Sunday, April 17, 2011

The Soullessness of City Life

Today came our first spring rain. With it came a piece of my soul that I hadn't realized was missing. I grew up on a seven-acre farm in a little town called Savage, Maryland. My sisters and I wandered all about the place, free to do or wear whatever we wished without having to worry about neighbors or passers-by catching sight of our antics. We also reveled in the beauty and freedom of nature. We watched as the woods, groves and fields changed with the seasons and with the years. At eighteen, hoping to become an actress, I moved to Los Angeles. I loved the big city: the people, the lights, the energy.

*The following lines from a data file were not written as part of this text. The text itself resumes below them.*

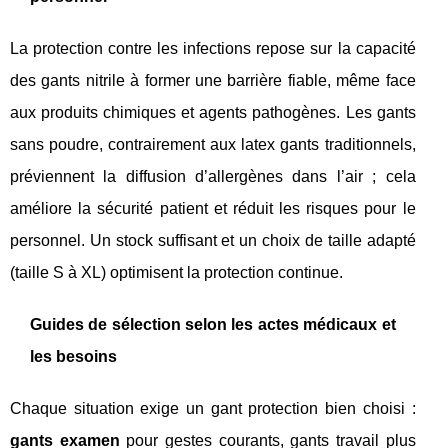
La protection contre les infections repose sur la capacité
des gants nitrile à former une barrière fiable, même face
aux produits chimiques et agents pathogènes. Les gants
sans poudre, contrairement aux latex gants traditionnels,
préviennent la diffusion d’allergènes dans l’air ; cela
améliore la sécurité patient et réduit les risques pour le
personnel. Un stock suffisant et un choix de taille adapté
(taille S à XL) optimisent la protection continue.
Guides de sélection selon les actes médicaux et
les besoins
Chaque situation exige un gant protection bien choisi :
gants examen
pour gestes courants, gants travail plus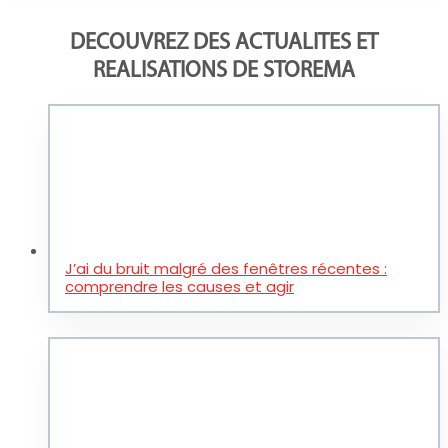
DECOUVREZ DES ACTUALITES ET
REALISATIONS DE STOREMA
J’ai du bruit malgré des fenêtres récentes :
comprendre les causes et agir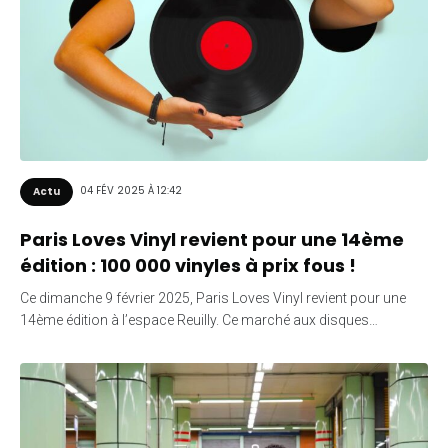
04 FÉV 2025 À 12:42
Actu
Paris Loves Vinyl revient pour une 14ème
édition : 100 000 vinyles à prix fous !
Ce dimanche 9 février 2025, Paris Loves Vinyl revient pour une
14ème édition à l’espace Reuilly. Ce marché aux disques…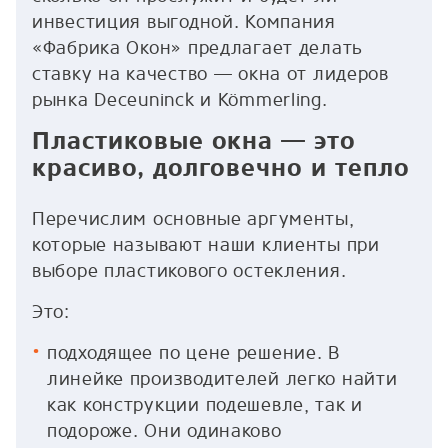
инвестиция выгодной. Компания
«Фабрика Окон» предлагает делать
ставку на качество — окна от лидеров
рынка Deceuninck и Kömmerling.
Пластиковые окна — это
красиво, долговечно и тепло
Перечислим основные аргументы,
которые называют наши клиенты при
выборе пластикового остекления.
Это:
подходящее по цене решение. В
линейке производителей легко найти
как конструкции подешевле, так и
подороже. Они одинаково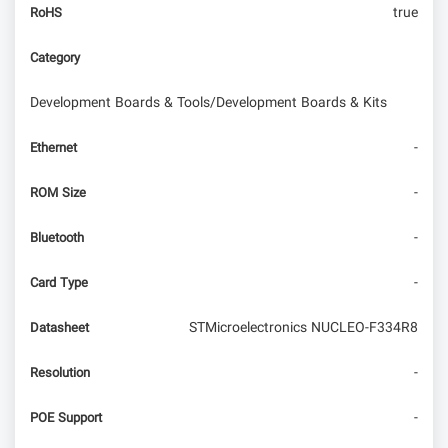
true
RoHS
می‌کند
Category
شروع برنامه‌نویسی
Development Boards & Tools/Development Boards & Kits
-
Ethernet
-
ROM Size
-
Bluetooth
-
Card Type
STMicroelectronics NUCLEO-F334R8
Datasheet
-
Resolution
-
POE Support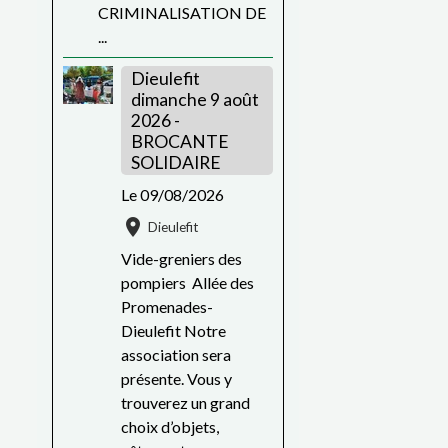
CRIMINALISATION DE
...
Dieulefit
dimanche 9 août
2026 -
BROCANTE
SOLIDAIRE
Le 09/08/2026
Dieulefit
Vide-greniers des
pompiers Allée des
Promenades-
Dieulefit Notre
association sera
présente. Vous y
trouverez un grand
choix d’objets,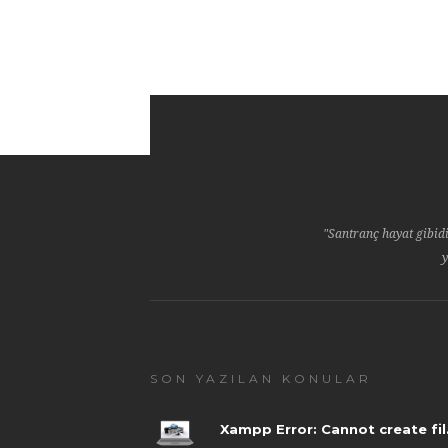
"Santranç hayat gibidi
y
SON YAZILAN KONULAR
Xampp Error: Cannot create fil.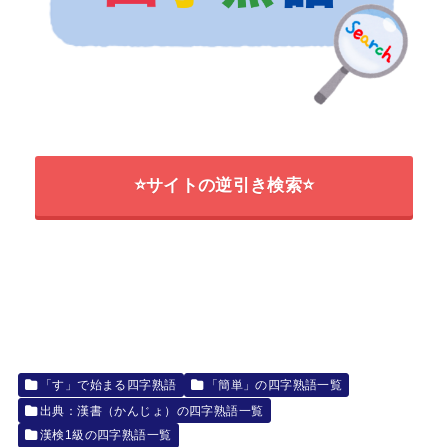
⭐サイトの逆引き検索⭐
「す」で始まる四字熟語
「簡単」の四字熟語一覧
出典：漢書（かんじょ）の四字熟語一覧
漢検1級の四字熟語一覧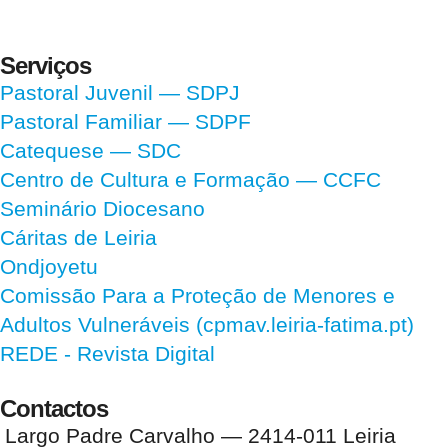
Serviços
Pastoral Juvenil — SDPJ
Pastoral Familiar — SDPF
Catequese — SDC
Centro de Cultura e Formação — CCFC
Seminário Diocesano
Cáritas de Leiria
Ondjoyetu
Comissão Para a Proteção de Menores e
Adultos Vulneráveis (cpmav.leiria-fatima.pt)
REDE - Revista Digital
Contactos
Largo Padre Carvalho — 2414-011 Leiria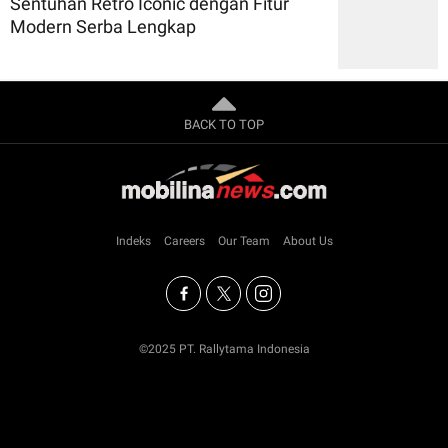
Sentuhan Retro Iconic dengan Fitur
Modern Serba Lengkap
BACK TO TOP
Indeks
Careers
Our Team
About Us
©2025 PT. Rallytama Indonesia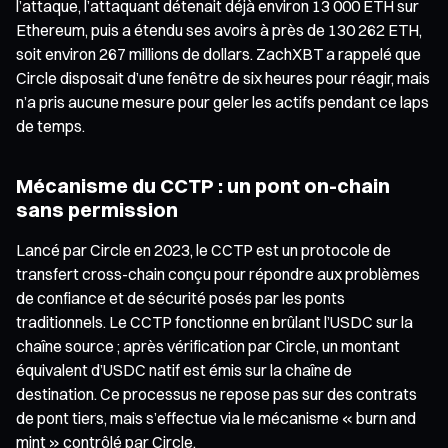
l’attaque, l’attaquant détenait déjà environ 13 000 ETH sur
Ethereum, puis a étendu ses avoirs à près de 130 262 ETH,
soit environ 267 millions de dollars. ZachXBT a rappelé que
Circle disposait d’une fenêtre de six heures pour réagir, mais
n’a pris aucune mesure pour geler les actifs pendant ce laps
de temps.
Mécanisme du CCTP : un pont on-chain
sans permission
Lancé par Circle en 2023, le CCTP est un protocole de
transfert cross-chain conçu pour répondre aux problèmes
de confiance et de sécurité posés par les ponts
traditionnels. Le CCTP fonctionne en brûlant l’USDC sur la
chaîne source ; après vérification par Circle, un montant
équivalent d’USDC natif est émis sur la chaîne de
destination. Ce processus ne repose pas sur des contrats
de pont tiers, mais s’effectue via le mécanisme « burn and
mint » contrôlé par Circle.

It was so exciting to be a part of the place where the rich and famous lived and history was made. After deciding movie-making wasn't for me, I moved several more times, eventually ended up in New Mexico. I went there in order to be with my sweetie, who owned a business in Santa Fe. For several years, we lived behind his office located on the main thoroughfare, smack in the busiest part of the business district. However, the character and beauty of the rest of Santa Fe made up for our industrial-based locale. When my sweetie chose to move his business south to a town called Moriarty, I followed. We set up shop on a business strip just west of the town. Although we planted trees and created a lovely garden in front of our house, nothing could hide the presence of Interstate 40 on the north side of the property and Route 66 on the south. Seventeen years later (including two years of separation in which I lived in Cochran, Georgia in a house with train tracks nearby), my sweetie and I finally bought and moved into a house in Edgewood, a town west of Moriarty. Our new house, although an older house with requisite issues due to its age, sits on twenty-five acres of wild, wooded, GORGEOUS New Mexico countryside surrounded by panoramic views and several mountain ranges. For the first time in over two decades, I have no visible neighbors, no nearby roads, and no sounds other than those of nature. This morning, sitting on my covered porch, dressed only in my pajamas, drinking coffee and listening to the rain fall on the roof, I realized I felt happy, blessed, and content in a way I haven't felt since my childhood. At last, my soul is whole again.